RUTH BONNEVILLE / FREE PRESS

Phil Sheegl’s testimony marks the first time he has spoken publicly about the headquarters project since leaving city hall in 2013.

“I completely acknowledge today that it was a conflict. At the time, I did not realize,” Sheegl told inquiry counsel Heather Leonoff Tuesday.

Sheegl’s testimony marks the first time he has spoken publicly about the headquarters project since leaving city hall in 2013. He is the only witness slated to speak Wednesday, and began the morning fielding more questions from Leonoff.

She has submitted dozens of emails exchanged between Babakhanians and Sheegl as evidence.

The men were in frequent contact while Caspian was bidding on and after securing the headquarters contract. Some of those messages were sent to Sheegl’s city email address, while others were sent to his private account.

Sheegl has said he grew frustrated with Babakhanians, who frequently complained about other people and companies involved in the project.
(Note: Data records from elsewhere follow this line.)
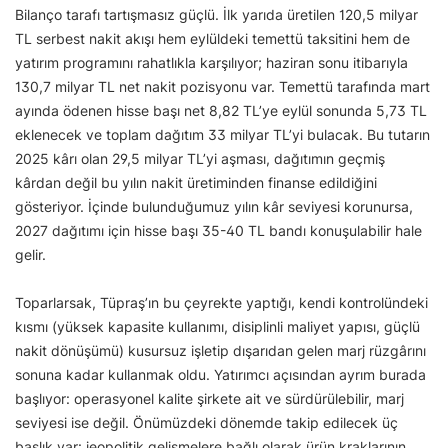
Bilanço tarafı tartışmasız güçlü. İlk yarıda üretilen 120,5 milyar
TL serbest nakit akışı hem eylüldeki temettü taksitini hem de
yatırım programını rahatlıkla karşılıyor; haziran sonu itibarıyla
130,7 milyar TL net nakit pozisyonu var. Temettü tarafında mart
ayında ödenen hisse başı net 8,82 TL’ye eylül sonunda 5,73 TL
eklenecek ve toplam dağıtım 33 milyar TL’yi bulacak. Bu tutarın
2025 kârı olan 29,5 milyar TL’yi aşması, dağıtımın geçmiş
kârdan değil bu yılın nakit üretiminden finanse edildiğini
gösteriyor. İçinde bulunduğumuz yılın kâr seviyesi korunursa,
2027 dağıtımı için hisse başı 35-40 TL bandı konuşulabilir hale
gelir.
Toparlarsak, Tüpraş’ın bu çeyrekte yaptığı, kendi kontrolündeki
kısmı (yüksek kapasite kullanımı, disiplinli maliyet yapısı, güçlü
nakit dönüşümü) kusursuz işletip dışarıdan gelen marj rüzgârını
sonuna kadar kullanmak oldu. Yatırımcı açısından ayrım burada
başlıyor: operasyonel kalite şirkete ait ve sürdürülebilir, marj
seviyesi ise değil. Önümüzdeki dönemde takip edilecek üç
başlık var: jeopolitik gelişmelere bağlı olarak ürün kraklarının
“It took a lot of time and a lot of effort from a lot of people, at the city, I mean, to respond to these emails,” Sheegl said Wednesday. “It becomes a very, very time consuming event.”

In one exchange, Babakhanians complained about accounting practices he was expected to follow during the project.

Caspian and the city had negotiated a guaranteed maximum price of $137 million in the construction contract.

“Now at the last minute, we are being forced to provide extremely redundant non-industry standard accounting practice for this application. The whole purpose of rolling this into a (guaranteed maximum price) is so that we can go away, build the project and hand you the keys,” Babakhanians wrote.

Leonoff has repeatedly asked Sheegl whether he advised Babakhanians to “low ball” estimated costs while bidding on the construction contract.

Sheegl said they never discussed anything along those lines.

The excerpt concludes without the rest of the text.